Hello all, just a quick one.

My understanding is that a) when the Python interpreter imports a module, the variable __name__ within the new modules namespace is set to the name of the imported module (minus the .py extension). And b) when a subprocess is created, a new interpreter instance is created, which then runs the original module.

I believe I’m right in thinking this is what the if __name__ == '__main__': conditional is for; in this case so the subprocess does not run the original module as a script when importing it, as it could cause recursive behaviour.

But I’ve obviously missed something because when I spawn a subprocess using the default spawn type of fork, the value of __name__ is still '__main__', although it does not seem to execute the code protected by the if __name__... idiom. Example:

from multiprocessing import Process

def f():
    print(f'{__name__=}')
    
if __name__ == '__main__':
    print(f'{__name__}')
    Process(target=f).start()                                 
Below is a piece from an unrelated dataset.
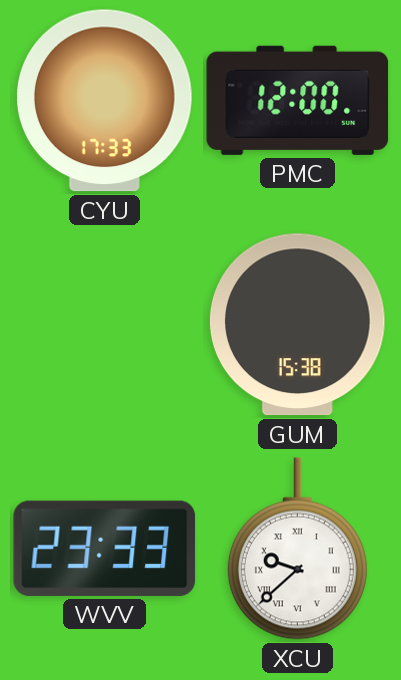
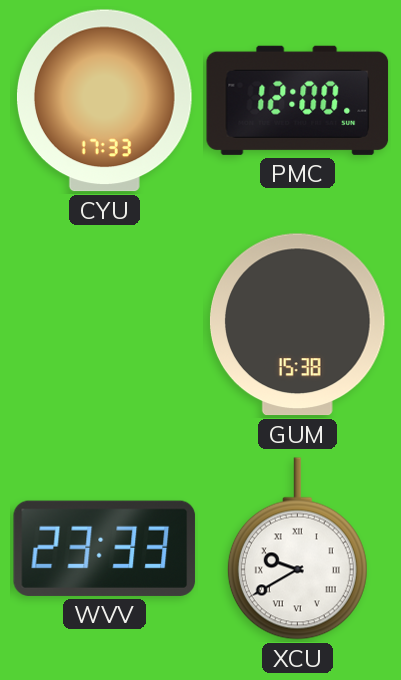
XCU: 9:38 -> 9:40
I’m very confused and would appreciate any help given :slightly_smiling_face:

I run that code I get this output:

True
__main__
__name__='__mp_main__'

This might be because of a difference in OS, POSIX systems excluding MacOS default to the fork spawn type, whereas Windows and MacOS default to spawn.

If I explicitly set the start method to either 'spawn' or 'forkserver' using set_start_method() then I get the same output as you do.
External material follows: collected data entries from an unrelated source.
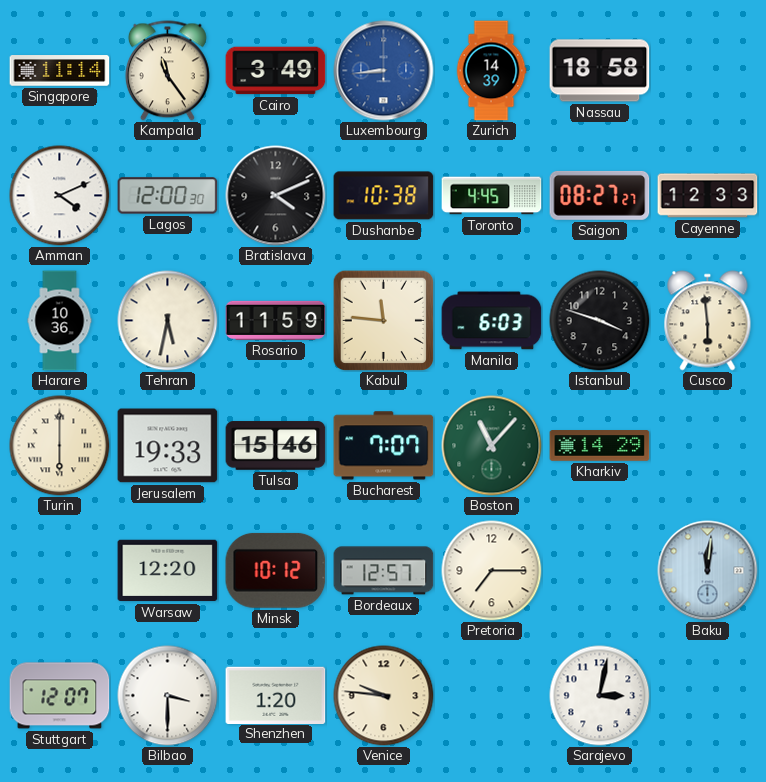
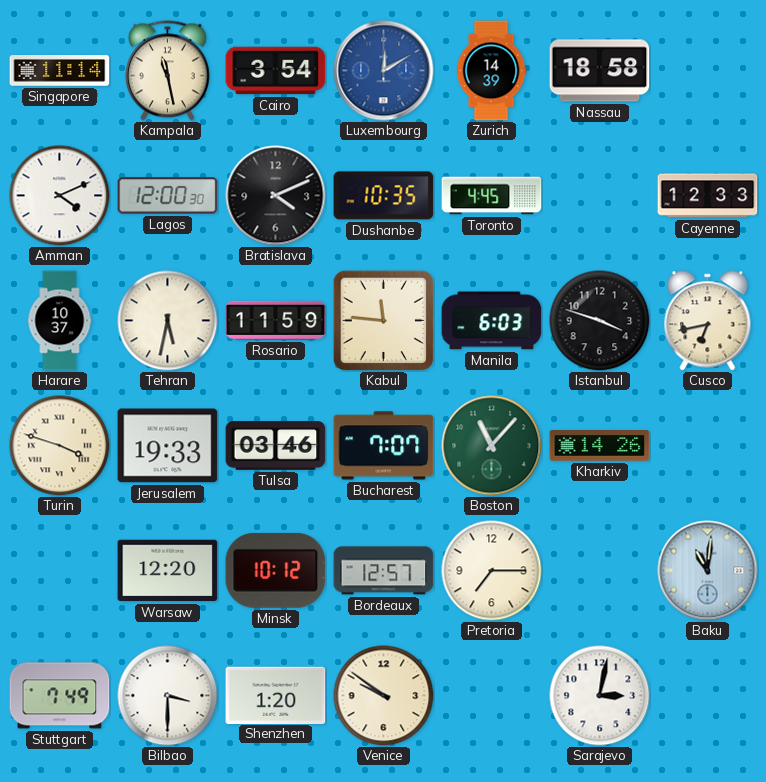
Kampala: 11:24 -> 11:28
Cairo: 3:49 -> 3:54
Luxembourg: 8:44 -> 12:10
Dushanbe: 10:38 -> 10:35
Saigon: 08:27 -> none
Harare: 10:36 -> 10:37
Cusco: 5:59 -> 6:43
Turin: 6:00 -> 3:48
Tulsa: 15:46 -> 03:46
Kharkiv: 14:29 -> 14:26
Baku: 12:01 -> 11:01
Stuttgart: 12:07 -> 7:49
Venice: 9:46 -> 9:51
Looks like one of the many pitfalls of fork, then :slight_smile:

haha, fork is doing his best. What I find confusing is based on my current understanding, when I run the code in my example the body of the if statement should also run in the subprocess, as it literally says if __name__ == '__main__':, and according to the output produced in the subprocess, it does :thinking:

But I must have got it all wrong. I’ve read somewhere online that the newly created interpreter imports the module from which it was created and then runs the callable.

okay so mid-post I did some more digging; for those interested, forget everything previous and read on:

An adjustment to my train of thought: I’ve found this old stack overflow post where what I thought was standard behaviour for all start methods is discussed, It’s old, almost 11 years, and relates to Python2, but it describes how because os.fork() is not available on Windows, on that platform a parent process can’t be forked, so a fresh interpreter instance is created instead. Consequently it has to parse __main__ again, which makes it necessary for the original module to include the if __name__ == '__main__': clause to prevent an infinite recursion type situation.
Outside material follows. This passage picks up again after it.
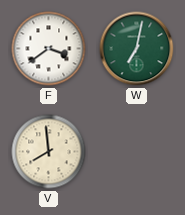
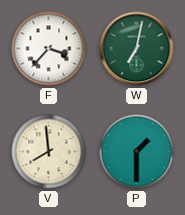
F: 3:39 -> 3:37
P: none -> 1:30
I don’t know if os.fork() is available on Windows presently, the current multiprocessing documentation does say 'spawn' is still the default (and only) start method available on Windows, and also warns to protect the entry point of the main module using if __name__ == '__main__': when using 'spawn' or 'forkserver' as a start method.

So now I’m guessing that when using 'fork', the namespace for the module is the same in the subprocess interpreter as it is in the main one? And I’m also guessing that with 'fork' the subprocess interpreter doesn’t parse the entire, original module again? Either way it seems with fork, __name__ can still be '__main__' without causing any undesirable behaviour.

That doesn’t happen with fork(). Instead, you get a complete copy at the moment when the fork happens, without rerunning anything. This is normally a good thing (it’s very efficient!), but it can be confusing.

Yes. It’s a complete copy.

Ah I see, thanks. multiprocessing seems like a bit of a baffling module. Looks like there is a lot of nuance buried in the docs. I’ll just read the entire thing and identify the bits that are relevant to myself.